Scheduling refers to the process of ensuring that Pods get matched to the appropriate nodes within a Kubernetes cluster. This process enables users to better control where Pods end up within the cluster which in turn helps to effectively manage workloads and the underlying resources. In this post, we will explore different methods available with K8s to control the pod scheduling behavior.
What’s the need for controlling the scheduling process?
While Kubernetes will mostly manage the scheduling, there may be instances where users need to schedule pods for specific nodes. This situation is most prevalent during a K8’s deployment, where Pods need to be deployed in various nodes. Besides, controlling the scheduling process allows users to deploy Pods in matching nodes with special hardware, dedicated nodes, pods relating to each other, etc. It also enables greater control over the deployment as well as management of pods throughout their lifecycle.
Ways of Controlling Pod Scheduling
Scheduler Policy / Scheduler Profile
Modifying the default Kubernetes scheduler using a custom scheduler policy is the most basic way to customize scheduling cluster-wide. These policies can be configured with predicates and priorities defined to manage how pods are scheduled in the nodes.
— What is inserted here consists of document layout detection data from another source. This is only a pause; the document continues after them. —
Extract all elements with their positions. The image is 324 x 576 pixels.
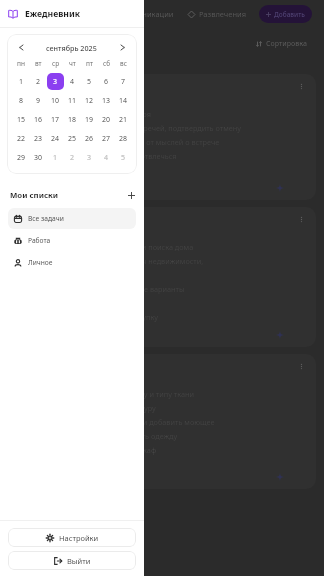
button[interactable]: Следующий месяц [116, 41, 129, 54]
staticText: Определить основные критерии поиска дома [31, 242, 194, 252]
button[interactable]: 10 [47, 92, 64, 109]
button[interactable]: 8 [13, 92, 30, 109]
staticText: 2 [70, 153, 75, 163]
button[interactable]: Покупка дома [8, 207, 316, 347]
staticText: вс [120, 59, 127, 68]
button[interactable]: 13 [98, 92, 115, 109]
staticText: Развлечения [199, 9, 247, 19]
button[interactable]: Добавить [259, 5, 312, 23]
staticText: 4 [104, 153, 109, 163]
button[interactable]: AI [274, 329, 285, 340]
button[interactable]: 2 [30, 73, 47, 90]
button[interactable]: Настройки [8, 528, 136, 547]
button[interactable]: 15 [13, 111, 30, 128]
button[interactable]: 16 [30, 111, 47, 128]
staticText: 22 [17, 134, 26, 144]
button[interactable]: Выполнено [17, 166, 25, 174]
button[interactable]: 27 [98, 130, 115, 147]
staticText: Подготовить документы на покупку [31, 312, 159, 322]
button[interactable]: Коммуникации [100, 5, 181, 23]
button[interactable]: Работа [8, 230, 136, 251]
button[interactable]: 17 [47, 111, 64, 128]
button[interactable]: 1 [47, 149, 64, 166]
button[interactable]: Ещё [296, 81, 307, 92]
button[interactable]: Предыдущий месяц [15, 41, 28, 54]
button[interactable]: Выполнено [17, 138, 25, 146]
staticText: Личное [28, 258, 53, 267]
button[interactable]: 14 [115, 92, 132, 109]
button[interactable]: 7 [115, 73, 132, 90]
button[interactable]: 2 [64, 149, 81, 166]
button[interactable]: 1 [13, 73, 30, 90]
staticText: Посмотреть вживую отобранные варианты [31, 284, 185, 294]
button[interactable]: AI [274, 182, 285, 193]
staticText: 28 [119, 134, 128, 144]
button[interactable]: Ещё [296, 214, 307, 225]
staticText: 4 [70, 77, 75, 87]
staticText: Загрузить стиральную машину и добавить м… [31, 417, 215, 427]
button[interactable]: 5 [115, 149, 132, 166]
button[interactable]: 26 [81, 130, 98, 147]
button[interactable]: Выполнено [17, 257, 25, 265]
button[interactable]: 23 [30, 130, 47, 147]
button[interactable]: 28 [115, 130, 132, 147]
button[interactable]: Отменённая встреча [8, 74, 316, 200]
staticText: 29 [17, 153, 26, 163]
button[interactable]: 20 [98, 111, 115, 128]
button[interactable]: Развлечения [181, 5, 254, 23]
button[interactable]: Выйти [8, 551, 136, 570]
button[interactable]: 5 [81, 73, 98, 90]
button[interactable]: 18 [64, 111, 81, 128]
button[interactable]: 6 [98, 73, 115, 90]
staticText: 1 [53, 153, 58, 163]
button[interactable]: Выполнено [17, 152, 25, 160]
button[interactable]: Выполнено [17, 110, 25, 118]
button[interactable]: 19 [81, 111, 98, 128]
button[interactable]: Выполнено [17, 243, 25, 251]
button[interactable]: 25 [64, 130, 81, 147]
button[interactable]: 21 [115, 111, 132, 128]
button[interactable]: 4 [98, 149, 115, 166]
staticText: 23 [34, 134, 43, 144]
button[interactable]: Сортировка [254, 37, 310, 51]
staticText: Аккуратно развесить и высушить одежду [31, 431, 178, 441]
button[interactable]: 12 [81, 92, 98, 109]
staticText: Сделать паузу, чтобы отвлечься от мыслей… [31, 137, 220, 147]
staticText: 12 [85, 96, 94, 106]
staticText: 7 [121, 77, 126, 87]
button[interactable]: 11 [64, 92, 81, 109]
button[interactable]: Добавить список [125, 189, 137, 201]
staticText: Найти для себя другой способ отвлечься [31, 151, 177, 161]
button[interactable]: 22 [13, 130, 30, 147]
button[interactable]: Стирка белья [8, 354, 316, 489]
button[interactable]: 4 [64, 73, 81, 90]
button[interactable]: 24 [47, 130, 64, 147]
staticText: ср [52, 59, 60, 68]
button[interactable]: Все задачи [8, 208, 136, 229]
button[interactable]: Личное [8, 252, 136, 273]
staticText: 10 [51, 96, 60, 106]
button[interactable]: 3 [47, 73, 64, 90]
button[interactable]: AI [274, 471, 285, 482]
staticText: вт [35, 59, 42, 68]
staticText: 15 [17, 115, 26, 125]
button[interactable]: 30 [30, 149, 47, 166]
button[interactable]: Ещё [296, 361, 307, 372]
staticText: Выйти [67, 556, 91, 566]
button[interactable]: 3 [81, 149, 98, 166]
button[interactable]: 9 [30, 92, 47, 109]
staticText: 20 [102, 115, 111, 125]
staticText: 5 [87, 77, 92, 87]
button[interactable]: 29 [13, 149, 30, 166]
Scheduler policies are depreciated after Kubernetes v1.23 in favor of Scheduler profiles. Profiles provide users with greater customizability in scheduling pods, and it can be extended with scheduling plugins for further modifications. The kube-scheduler can be configured using multiple profiles, with Pods adhering to different profiles based on what is defined in the PodSpec.
Using Node Selectors is the simplest way to schedule a pod in a node. It uses label key-value pairs defined in a node to schedule the pod matching the defined label in the node. This is done through the nodeSelector field in the PodSpec where users can specify a map of key-value pairs. If the key-value pairs defined in the pod specification match the labels in the node, the pod will get scheduled in that node. While users can specify multiple selectors, in general, it’s recommended to use nodeSelector with a single label match due to its simplicity.
Pod Affinity / Anti-Affinity
Pod affinity and anti-affinity allow users to restrict where pods can be scheduled based on label key-value pairs on pods that are already within a node.
- Pod affinity – Pod affinity informs the scheduler to match pods to a node where the label selector of the new pod matches a label of the current pod in the node.
- Pod anti-affinity – This works to prevent pods from getting scheduled in the same node where the label selector of a new pod matches a label on a current pod.
These methods can be used to spread workloads across all nodes without getting all the pods deployed in the same node. Moreover, it reduces the risk of performance bottlenecks, service conflicts, and availability issues while helping group-related pods. These affinity rules can be created in two variants as required and preferred. The required rules must be met before a pod can be scheduled. On the other hand, preferred rules do not require a strict matching. However, the scheduler will try to enforce the rule if it matches. When defining affinity, users can configure conditions for the match expression with logical operators defined in the operator field to further customize these rules.
Node affinity is similar in concept to nodeSelector where users can target specific nodes to schedule pods. Unlike node selector which uses labels, here, users can set an affinity towards a specific node or a node group using affinity rules. These rules also come with required and preferred types and operator support for further customization. Furthermore, they are defined within the PodSpec.
Taints and Tolerations
Taints and tolerations allow users to repel pods from getting scheduled to a node. Taints are applied to nodes while tolerations are configured on the pod manifest. The pod will get repelled from the node which has the taint configured if there is no matching toleration configured.
A taint consists of a key and a value with a taint effect that determines the behavior of the scheduling process. These effects are predetermined in Kubernetes and cannot be modified by users.
Tolerations supports two operators as Exist and Equal. Exist will match any node where the defined key is present, regardless of the key value. At the same time, Equal ensures that the key and the value defined in the toleration exactly match with the taint in the node. Users can define multiple taints and tolerations to further extend the functionality. Additionally, Taints can be used to control the eviction behavior of pods using the NoExecute effect. They can also be used in combination with node affinity to create dedicated nodes for special use cases.
Controlling Scheduling in Kubernetes provides users with the freedom to determine where to match Pods within the cluster nodes. In any K8s environment, fine-grained control over the scheduling process is one of the key aspects to proper optimization of cluster resources and better overall management of the cluster.